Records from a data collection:
_ _ _ _ _ _ _
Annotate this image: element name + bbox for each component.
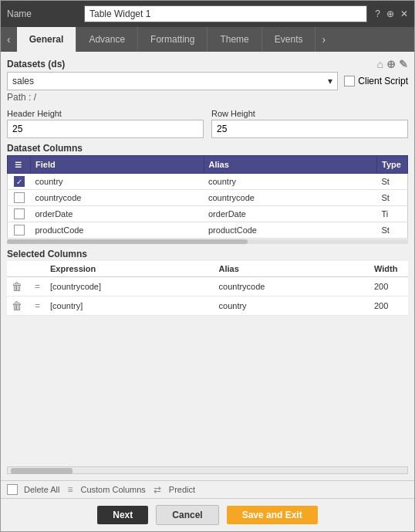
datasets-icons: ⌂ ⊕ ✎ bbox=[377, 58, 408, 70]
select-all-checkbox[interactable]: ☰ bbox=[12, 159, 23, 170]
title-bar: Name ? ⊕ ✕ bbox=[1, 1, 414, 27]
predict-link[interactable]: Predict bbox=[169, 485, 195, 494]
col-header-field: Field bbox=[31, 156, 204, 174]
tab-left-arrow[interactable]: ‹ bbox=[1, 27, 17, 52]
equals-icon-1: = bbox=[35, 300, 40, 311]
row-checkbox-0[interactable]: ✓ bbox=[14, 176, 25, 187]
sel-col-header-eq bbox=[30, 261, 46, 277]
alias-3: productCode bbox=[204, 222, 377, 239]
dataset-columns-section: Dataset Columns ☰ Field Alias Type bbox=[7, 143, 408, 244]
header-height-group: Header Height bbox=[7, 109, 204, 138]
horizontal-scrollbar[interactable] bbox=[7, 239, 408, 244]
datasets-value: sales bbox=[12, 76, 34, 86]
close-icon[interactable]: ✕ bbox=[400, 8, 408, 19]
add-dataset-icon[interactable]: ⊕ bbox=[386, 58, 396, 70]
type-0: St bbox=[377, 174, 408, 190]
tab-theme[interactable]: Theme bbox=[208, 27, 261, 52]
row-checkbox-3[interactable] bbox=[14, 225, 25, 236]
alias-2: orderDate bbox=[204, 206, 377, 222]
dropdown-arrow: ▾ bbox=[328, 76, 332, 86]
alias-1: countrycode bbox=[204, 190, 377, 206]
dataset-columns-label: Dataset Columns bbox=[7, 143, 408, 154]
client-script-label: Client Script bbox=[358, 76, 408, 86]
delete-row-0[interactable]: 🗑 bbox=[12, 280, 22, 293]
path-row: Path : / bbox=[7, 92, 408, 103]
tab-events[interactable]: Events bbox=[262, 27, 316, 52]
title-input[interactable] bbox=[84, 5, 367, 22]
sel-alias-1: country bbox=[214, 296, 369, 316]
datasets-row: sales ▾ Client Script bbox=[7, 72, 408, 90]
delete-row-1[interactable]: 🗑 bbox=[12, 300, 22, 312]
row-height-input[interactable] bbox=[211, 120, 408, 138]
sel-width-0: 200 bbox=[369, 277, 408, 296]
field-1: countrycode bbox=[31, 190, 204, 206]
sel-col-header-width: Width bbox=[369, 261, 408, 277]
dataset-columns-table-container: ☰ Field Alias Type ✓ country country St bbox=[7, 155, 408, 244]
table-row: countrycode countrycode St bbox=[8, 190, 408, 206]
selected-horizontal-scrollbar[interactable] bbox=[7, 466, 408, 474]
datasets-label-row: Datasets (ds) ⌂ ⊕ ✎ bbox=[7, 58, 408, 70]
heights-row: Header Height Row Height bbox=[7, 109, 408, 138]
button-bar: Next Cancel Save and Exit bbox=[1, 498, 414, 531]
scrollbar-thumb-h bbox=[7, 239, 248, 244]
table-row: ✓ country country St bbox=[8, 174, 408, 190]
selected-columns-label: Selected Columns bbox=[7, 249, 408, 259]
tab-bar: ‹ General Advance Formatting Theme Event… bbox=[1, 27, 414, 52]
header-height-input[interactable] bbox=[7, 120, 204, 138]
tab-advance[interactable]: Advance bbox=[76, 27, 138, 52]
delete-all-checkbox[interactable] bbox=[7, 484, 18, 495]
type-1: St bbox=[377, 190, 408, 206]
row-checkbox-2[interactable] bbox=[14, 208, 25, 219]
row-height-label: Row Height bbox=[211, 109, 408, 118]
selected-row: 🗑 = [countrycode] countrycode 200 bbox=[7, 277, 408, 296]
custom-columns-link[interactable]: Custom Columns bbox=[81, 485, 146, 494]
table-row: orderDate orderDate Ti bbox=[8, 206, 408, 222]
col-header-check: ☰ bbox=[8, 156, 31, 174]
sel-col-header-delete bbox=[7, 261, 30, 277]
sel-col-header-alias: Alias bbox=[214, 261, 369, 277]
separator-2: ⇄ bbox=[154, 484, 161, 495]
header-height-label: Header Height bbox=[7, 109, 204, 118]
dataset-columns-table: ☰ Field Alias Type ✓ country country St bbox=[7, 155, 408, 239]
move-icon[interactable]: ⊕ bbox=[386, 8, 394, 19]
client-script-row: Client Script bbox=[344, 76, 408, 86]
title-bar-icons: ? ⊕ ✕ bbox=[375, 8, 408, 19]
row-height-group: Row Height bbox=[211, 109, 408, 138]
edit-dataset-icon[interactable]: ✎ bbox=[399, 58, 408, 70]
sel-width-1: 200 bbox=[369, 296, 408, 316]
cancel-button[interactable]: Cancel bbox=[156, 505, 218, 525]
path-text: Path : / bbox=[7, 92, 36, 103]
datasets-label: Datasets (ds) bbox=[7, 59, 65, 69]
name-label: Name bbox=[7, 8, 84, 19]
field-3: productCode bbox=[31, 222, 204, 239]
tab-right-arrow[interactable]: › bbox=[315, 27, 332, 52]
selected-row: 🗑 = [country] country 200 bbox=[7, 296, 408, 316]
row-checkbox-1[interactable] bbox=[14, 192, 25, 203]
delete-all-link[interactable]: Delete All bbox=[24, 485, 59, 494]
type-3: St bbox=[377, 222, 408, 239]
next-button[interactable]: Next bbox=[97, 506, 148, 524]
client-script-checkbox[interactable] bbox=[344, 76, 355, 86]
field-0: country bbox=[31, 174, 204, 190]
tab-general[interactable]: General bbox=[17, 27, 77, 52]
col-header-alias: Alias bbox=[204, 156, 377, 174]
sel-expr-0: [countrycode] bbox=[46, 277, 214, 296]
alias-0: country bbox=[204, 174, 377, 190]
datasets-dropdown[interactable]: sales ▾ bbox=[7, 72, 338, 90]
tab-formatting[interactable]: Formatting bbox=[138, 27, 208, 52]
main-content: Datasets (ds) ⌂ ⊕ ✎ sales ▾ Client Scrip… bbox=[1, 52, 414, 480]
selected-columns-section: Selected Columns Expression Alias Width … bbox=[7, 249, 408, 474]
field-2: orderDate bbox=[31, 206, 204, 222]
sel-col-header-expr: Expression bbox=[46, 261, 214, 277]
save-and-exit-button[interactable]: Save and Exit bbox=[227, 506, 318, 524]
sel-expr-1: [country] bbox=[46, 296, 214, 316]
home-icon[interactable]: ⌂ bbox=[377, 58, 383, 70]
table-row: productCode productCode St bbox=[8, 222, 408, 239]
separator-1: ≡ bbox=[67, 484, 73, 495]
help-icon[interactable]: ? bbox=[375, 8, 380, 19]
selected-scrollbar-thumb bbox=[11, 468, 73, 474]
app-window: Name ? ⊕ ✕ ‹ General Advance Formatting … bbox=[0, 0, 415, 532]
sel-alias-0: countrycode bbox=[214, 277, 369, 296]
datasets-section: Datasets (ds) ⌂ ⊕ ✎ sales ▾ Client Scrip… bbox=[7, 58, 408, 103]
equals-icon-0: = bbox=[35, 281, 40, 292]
_ _ _ _ _ _ _
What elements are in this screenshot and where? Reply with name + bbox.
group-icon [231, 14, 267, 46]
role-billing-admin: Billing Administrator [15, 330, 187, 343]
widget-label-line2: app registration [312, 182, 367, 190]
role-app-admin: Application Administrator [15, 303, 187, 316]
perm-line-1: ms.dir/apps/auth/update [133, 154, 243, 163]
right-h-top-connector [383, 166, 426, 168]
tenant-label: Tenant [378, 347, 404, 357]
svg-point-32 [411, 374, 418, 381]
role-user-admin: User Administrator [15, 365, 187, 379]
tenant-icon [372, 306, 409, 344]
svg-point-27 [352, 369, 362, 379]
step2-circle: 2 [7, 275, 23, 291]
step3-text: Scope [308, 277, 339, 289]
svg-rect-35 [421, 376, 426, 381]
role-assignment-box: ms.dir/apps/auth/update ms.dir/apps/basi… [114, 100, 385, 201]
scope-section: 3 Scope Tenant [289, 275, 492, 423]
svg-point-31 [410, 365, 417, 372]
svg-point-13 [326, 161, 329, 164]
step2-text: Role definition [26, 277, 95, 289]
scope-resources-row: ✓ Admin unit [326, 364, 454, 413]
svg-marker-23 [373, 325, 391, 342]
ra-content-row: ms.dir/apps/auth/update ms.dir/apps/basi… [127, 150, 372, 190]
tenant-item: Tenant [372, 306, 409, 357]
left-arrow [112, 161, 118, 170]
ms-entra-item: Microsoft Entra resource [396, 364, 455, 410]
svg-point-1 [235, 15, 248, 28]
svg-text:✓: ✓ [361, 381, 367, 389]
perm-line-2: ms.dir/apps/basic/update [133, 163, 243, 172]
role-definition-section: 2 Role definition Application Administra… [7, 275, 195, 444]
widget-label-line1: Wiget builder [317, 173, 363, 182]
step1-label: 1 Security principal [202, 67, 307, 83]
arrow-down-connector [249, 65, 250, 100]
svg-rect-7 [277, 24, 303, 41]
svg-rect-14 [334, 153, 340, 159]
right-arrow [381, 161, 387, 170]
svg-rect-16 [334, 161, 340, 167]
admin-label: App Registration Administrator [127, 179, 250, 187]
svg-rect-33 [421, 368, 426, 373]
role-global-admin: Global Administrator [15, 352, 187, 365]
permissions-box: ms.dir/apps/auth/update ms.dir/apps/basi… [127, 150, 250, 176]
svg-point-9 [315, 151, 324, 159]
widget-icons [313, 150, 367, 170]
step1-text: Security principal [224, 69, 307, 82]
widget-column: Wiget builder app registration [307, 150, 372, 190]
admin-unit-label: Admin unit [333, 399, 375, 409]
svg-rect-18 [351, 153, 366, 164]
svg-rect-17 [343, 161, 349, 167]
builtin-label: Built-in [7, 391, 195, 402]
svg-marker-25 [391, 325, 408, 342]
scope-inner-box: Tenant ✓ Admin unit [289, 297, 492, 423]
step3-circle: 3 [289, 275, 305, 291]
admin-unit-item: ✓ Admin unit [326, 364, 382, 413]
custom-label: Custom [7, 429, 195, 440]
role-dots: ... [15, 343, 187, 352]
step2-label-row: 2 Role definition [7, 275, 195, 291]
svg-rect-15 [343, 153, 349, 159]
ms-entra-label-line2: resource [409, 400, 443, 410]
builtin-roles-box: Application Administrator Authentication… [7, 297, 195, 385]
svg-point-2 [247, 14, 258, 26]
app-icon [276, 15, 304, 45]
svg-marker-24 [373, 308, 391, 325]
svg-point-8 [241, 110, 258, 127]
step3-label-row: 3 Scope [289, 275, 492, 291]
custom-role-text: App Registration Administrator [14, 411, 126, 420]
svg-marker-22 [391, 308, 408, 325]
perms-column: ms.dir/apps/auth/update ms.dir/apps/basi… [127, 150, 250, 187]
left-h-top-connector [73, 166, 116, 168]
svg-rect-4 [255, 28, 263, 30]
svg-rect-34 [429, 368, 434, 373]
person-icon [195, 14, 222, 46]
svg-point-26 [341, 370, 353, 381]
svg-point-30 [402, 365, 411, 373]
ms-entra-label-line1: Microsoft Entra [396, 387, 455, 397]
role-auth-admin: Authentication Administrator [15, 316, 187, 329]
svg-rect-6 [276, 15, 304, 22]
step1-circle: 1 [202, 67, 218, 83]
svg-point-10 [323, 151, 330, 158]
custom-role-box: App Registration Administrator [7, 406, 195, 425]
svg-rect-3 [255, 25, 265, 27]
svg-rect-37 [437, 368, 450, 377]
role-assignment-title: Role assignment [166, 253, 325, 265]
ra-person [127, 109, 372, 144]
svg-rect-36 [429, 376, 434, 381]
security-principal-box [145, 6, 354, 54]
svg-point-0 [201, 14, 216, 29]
_ _ _ _ _ _ _
PROBLEM: The answer should be one number, the count of lines in the data that include the string "sales".

ANSWER FOR THIS EXERCISE: 5